**PROMPT:** Search the entries for the word "Name" and copy each line that has it.

────────────────

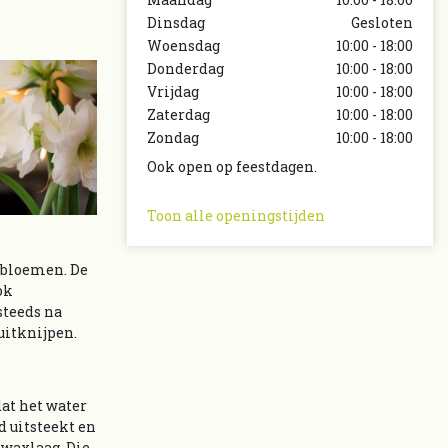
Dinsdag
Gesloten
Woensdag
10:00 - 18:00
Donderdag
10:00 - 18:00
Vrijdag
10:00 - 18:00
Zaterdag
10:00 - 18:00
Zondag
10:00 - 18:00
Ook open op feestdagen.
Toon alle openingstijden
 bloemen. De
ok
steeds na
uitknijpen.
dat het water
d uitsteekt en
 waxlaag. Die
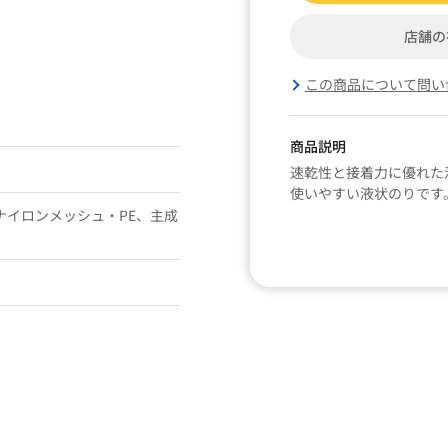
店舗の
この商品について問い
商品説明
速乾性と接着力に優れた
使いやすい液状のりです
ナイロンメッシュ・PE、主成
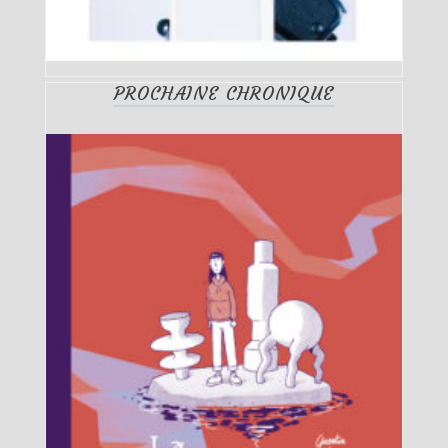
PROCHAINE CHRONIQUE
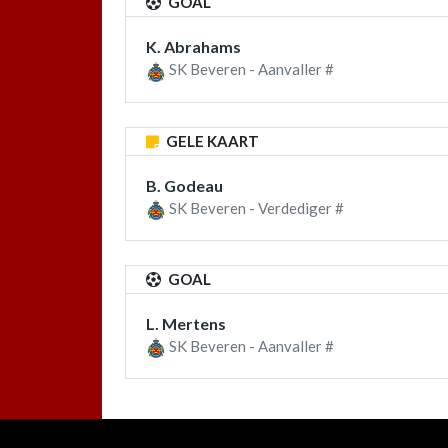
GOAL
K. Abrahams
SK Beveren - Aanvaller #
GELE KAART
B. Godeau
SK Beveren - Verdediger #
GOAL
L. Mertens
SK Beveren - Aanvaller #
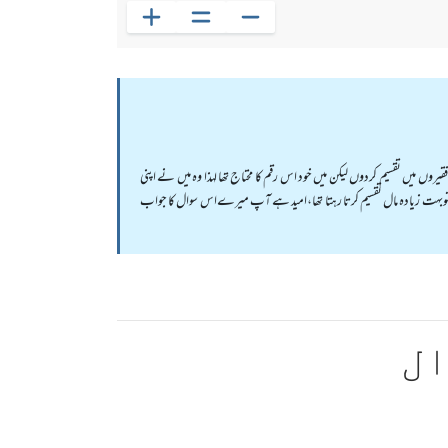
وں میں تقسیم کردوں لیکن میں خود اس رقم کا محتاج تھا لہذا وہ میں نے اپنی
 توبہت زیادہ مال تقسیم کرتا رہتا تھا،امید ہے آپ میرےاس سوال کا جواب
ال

────────────────

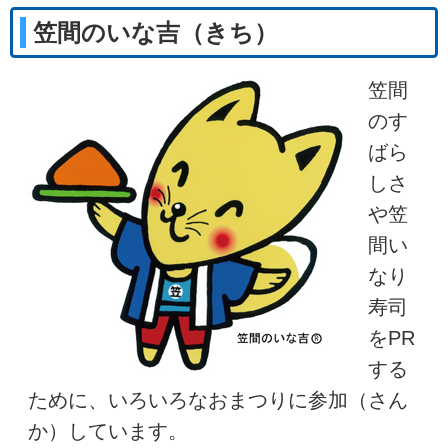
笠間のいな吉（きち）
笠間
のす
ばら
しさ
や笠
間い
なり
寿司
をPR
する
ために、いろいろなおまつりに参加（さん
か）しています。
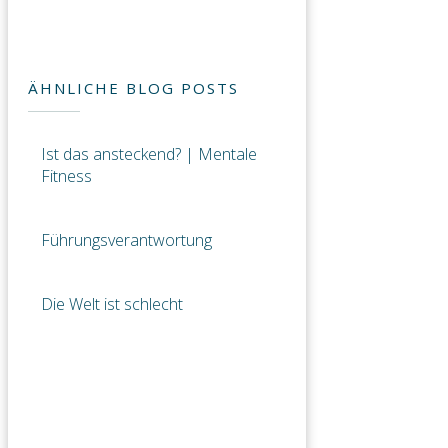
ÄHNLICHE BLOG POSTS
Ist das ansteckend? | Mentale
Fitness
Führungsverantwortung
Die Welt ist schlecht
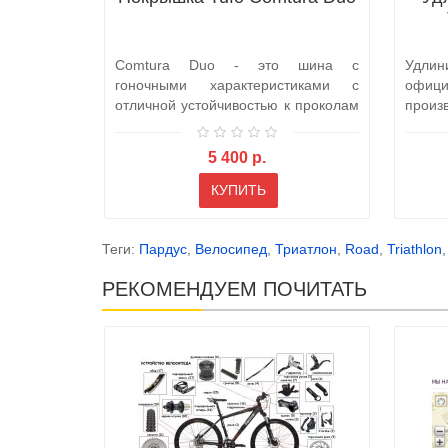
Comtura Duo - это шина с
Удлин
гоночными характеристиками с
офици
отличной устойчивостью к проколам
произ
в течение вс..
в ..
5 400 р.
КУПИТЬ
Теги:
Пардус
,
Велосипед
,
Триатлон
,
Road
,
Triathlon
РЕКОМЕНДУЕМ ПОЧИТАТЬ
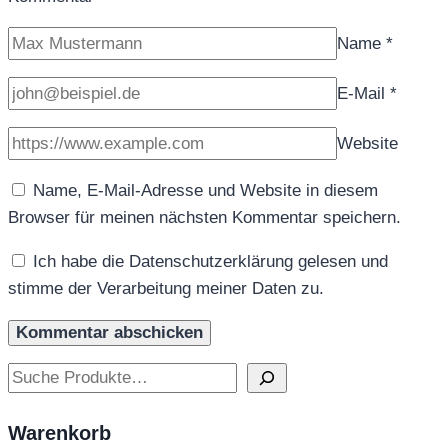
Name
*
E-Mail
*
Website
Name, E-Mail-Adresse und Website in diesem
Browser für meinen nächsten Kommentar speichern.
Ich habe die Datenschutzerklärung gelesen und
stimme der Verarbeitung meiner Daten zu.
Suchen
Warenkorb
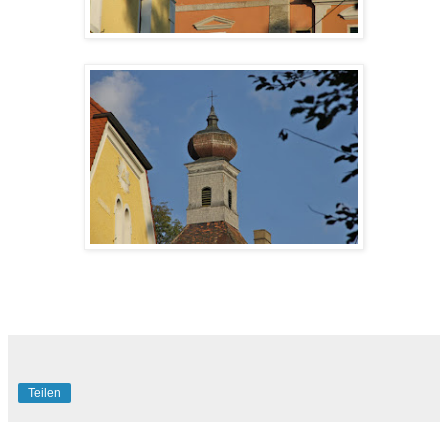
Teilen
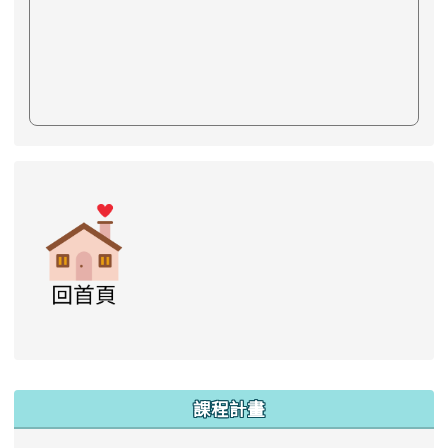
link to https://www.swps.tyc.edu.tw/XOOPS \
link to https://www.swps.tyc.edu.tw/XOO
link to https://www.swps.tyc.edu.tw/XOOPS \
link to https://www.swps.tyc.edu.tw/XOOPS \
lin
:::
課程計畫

────────────────

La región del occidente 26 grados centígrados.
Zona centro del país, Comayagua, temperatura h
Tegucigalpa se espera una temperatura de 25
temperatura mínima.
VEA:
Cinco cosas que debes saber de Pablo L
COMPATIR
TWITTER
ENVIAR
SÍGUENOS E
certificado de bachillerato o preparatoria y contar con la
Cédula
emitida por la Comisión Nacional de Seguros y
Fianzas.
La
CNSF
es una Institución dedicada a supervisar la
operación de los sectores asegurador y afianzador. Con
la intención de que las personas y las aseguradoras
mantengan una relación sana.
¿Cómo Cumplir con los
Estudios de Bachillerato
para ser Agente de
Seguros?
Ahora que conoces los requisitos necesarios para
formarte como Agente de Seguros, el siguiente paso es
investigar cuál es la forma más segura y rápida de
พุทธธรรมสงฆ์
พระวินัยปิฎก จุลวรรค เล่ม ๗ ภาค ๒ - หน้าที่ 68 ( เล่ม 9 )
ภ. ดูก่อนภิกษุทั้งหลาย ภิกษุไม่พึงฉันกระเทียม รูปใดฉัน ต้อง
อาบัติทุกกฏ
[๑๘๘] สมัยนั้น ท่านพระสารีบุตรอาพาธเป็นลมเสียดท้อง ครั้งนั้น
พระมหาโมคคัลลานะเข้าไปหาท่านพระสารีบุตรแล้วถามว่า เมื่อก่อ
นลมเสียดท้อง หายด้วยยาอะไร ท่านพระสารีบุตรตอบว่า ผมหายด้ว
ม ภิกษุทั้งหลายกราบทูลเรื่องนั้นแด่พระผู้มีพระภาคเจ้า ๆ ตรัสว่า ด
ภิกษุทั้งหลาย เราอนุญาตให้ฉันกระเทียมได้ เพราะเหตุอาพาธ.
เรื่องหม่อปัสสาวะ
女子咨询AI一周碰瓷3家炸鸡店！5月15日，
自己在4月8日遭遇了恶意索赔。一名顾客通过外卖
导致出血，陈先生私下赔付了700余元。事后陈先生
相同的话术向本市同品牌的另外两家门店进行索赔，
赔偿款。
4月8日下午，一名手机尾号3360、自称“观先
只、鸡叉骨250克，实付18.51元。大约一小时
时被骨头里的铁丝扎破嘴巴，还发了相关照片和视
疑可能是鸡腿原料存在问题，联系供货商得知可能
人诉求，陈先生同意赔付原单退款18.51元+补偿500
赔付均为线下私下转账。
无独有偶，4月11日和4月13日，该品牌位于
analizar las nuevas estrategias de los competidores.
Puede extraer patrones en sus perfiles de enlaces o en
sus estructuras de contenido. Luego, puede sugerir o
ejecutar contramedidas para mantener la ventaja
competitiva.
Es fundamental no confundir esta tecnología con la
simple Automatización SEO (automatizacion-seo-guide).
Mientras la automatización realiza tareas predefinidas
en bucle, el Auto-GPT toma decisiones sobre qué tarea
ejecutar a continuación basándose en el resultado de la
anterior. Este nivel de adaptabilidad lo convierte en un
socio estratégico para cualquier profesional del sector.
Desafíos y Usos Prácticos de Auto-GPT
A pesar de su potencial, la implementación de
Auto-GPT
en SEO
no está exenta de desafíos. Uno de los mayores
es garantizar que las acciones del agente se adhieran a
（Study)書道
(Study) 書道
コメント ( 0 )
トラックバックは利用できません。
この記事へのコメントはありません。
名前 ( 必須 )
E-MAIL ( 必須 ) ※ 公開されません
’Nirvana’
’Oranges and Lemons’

────────────────

**RESULT BELOW:**
Name
Name, E-Mail-Adresse und Website in diesem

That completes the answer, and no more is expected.